▶ **WHAT TO WORK ON**:
Exclude the images and transcribe the entries below precisely.
# # #
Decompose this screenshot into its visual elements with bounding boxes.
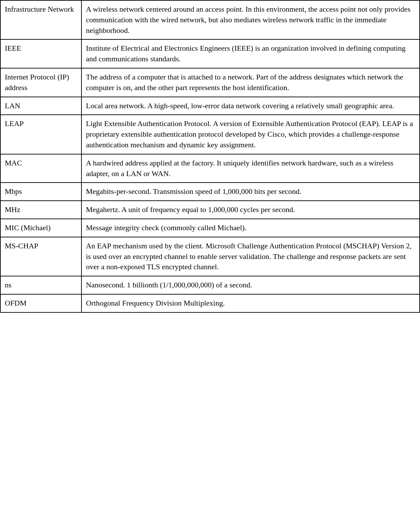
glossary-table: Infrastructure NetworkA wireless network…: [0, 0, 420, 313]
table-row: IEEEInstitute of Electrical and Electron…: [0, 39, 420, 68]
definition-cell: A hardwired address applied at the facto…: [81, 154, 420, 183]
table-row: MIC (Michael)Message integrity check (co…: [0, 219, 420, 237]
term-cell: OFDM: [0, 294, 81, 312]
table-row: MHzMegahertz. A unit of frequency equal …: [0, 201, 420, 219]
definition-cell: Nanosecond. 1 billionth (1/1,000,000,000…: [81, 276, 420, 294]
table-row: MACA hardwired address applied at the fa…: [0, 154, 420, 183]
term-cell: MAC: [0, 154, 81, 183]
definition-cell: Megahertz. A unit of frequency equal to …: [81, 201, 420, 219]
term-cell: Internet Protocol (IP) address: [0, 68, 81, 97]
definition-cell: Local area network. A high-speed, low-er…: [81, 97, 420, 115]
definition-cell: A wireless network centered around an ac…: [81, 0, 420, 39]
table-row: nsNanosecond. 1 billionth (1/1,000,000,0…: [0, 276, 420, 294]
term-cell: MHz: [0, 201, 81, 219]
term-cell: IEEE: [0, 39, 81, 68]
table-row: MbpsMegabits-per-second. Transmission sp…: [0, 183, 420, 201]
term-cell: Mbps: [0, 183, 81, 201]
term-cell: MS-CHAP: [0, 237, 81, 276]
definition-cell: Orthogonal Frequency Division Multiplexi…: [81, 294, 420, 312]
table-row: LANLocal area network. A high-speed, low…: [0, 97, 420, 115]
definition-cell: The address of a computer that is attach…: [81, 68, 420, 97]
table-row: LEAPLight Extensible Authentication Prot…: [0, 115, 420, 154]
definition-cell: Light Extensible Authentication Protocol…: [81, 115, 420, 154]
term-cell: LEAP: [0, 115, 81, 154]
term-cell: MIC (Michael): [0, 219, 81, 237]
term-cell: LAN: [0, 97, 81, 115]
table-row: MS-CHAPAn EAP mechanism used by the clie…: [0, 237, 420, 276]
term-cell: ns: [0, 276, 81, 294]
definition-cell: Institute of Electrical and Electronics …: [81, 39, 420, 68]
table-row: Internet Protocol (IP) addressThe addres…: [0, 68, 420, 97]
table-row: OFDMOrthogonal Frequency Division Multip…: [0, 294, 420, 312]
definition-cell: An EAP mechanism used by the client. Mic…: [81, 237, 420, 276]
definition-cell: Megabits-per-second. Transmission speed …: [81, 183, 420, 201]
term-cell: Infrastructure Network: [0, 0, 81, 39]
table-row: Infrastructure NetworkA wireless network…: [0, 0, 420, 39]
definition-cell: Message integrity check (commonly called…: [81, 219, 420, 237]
# # #
▶ **ANSWER TO THE PROBLEM**:
Decompose this screenshot into its visual elements with bounding boxes.
glossary-table: Infrastructure NetworkA wireless network…: [0, 0, 420, 313]
table-row: IEEEInstitute of Electrical and Electron…: [0, 39, 420, 68]
definition-cell: A hardwired address applied at the facto…: [81, 154, 420, 183]
table-row: MIC (Michael)Message integrity check (co…: [0, 219, 420, 237]
term-cell: OFDM: [0, 294, 81, 312]
table-row: MHzMegahertz. A unit of frequency equal …: [0, 201, 420, 219]
definition-cell: Nanosecond. 1 billionth (1/1,000,000,000…: [81, 276, 420, 294]
table-row: MACA hardwired address applied at the fa…: [0, 154, 420, 183]
term-cell: MAC: [0, 154, 81, 183]
definition-cell: Megahertz. A unit of frequency equal to …: [81, 201, 420, 219]
term-cell: Internet Protocol (IP) address: [0, 68, 81, 97]
definition-cell: Local area network. A high-speed, low-er…: [81, 97, 420, 115]
definition-cell: A wireless network centered around an ac…: [81, 0, 420, 39]
table-row: nsNanosecond. 1 billionth (1/1,000,000,0…: [0, 276, 420, 294]
term-cell: MHz: [0, 201, 81, 219]
term-cell: IEEE: [0, 39, 81, 68]
table-row: MbpsMegabits-per-second. Transmission sp…: [0, 183, 420, 201]
term-cell: Mbps: [0, 183, 81, 201]
term-cell: MS-CHAP: [0, 237, 81, 276]
definition-cell: Orthogonal Frequency Division Multiplexi…: [81, 294, 420, 312]
table-row: LANLocal area network. A high-speed, low…: [0, 97, 420, 115]
definition-cell: The address of a computer that is attach…: [81, 68, 420, 97]
table-row: LEAPLight Extensible Authentication Prot…: [0, 115, 420, 154]
definition-cell: Light Extensible Authentication Protocol…: [81, 115, 420, 154]
term-cell: LEAP: [0, 115, 81, 154]
term-cell: MIC (Michael): [0, 219, 81, 237]
term-cell: LAN: [0, 97, 81, 115]
table-row: MS-CHAPAn EAP mechanism used by the clie…: [0, 237, 420, 276]
term-cell: ns: [0, 276, 81, 294]
definition-cell: Institute of Electrical and Electronics …: [81, 39, 420, 68]
table-row: Internet Protocol (IP) addressThe addres…: [0, 68, 420, 97]
table-row: OFDMOrthogonal Frequency Division Multip…: [0, 294, 420, 312]
definition-cell: An EAP mechanism used by the client. Mic…: [81, 237, 420, 276]
definition-cell: Megabits-per-second. Transmission speed …: [81, 183, 420, 201]
term-cell: Infrastructure Network: [0, 0, 81, 39]
table-row: Infrastructure NetworkA wireless network…: [0, 0, 420, 39]
definition-cell: Message integrity check (commonly called…: [81, 219, 420, 237]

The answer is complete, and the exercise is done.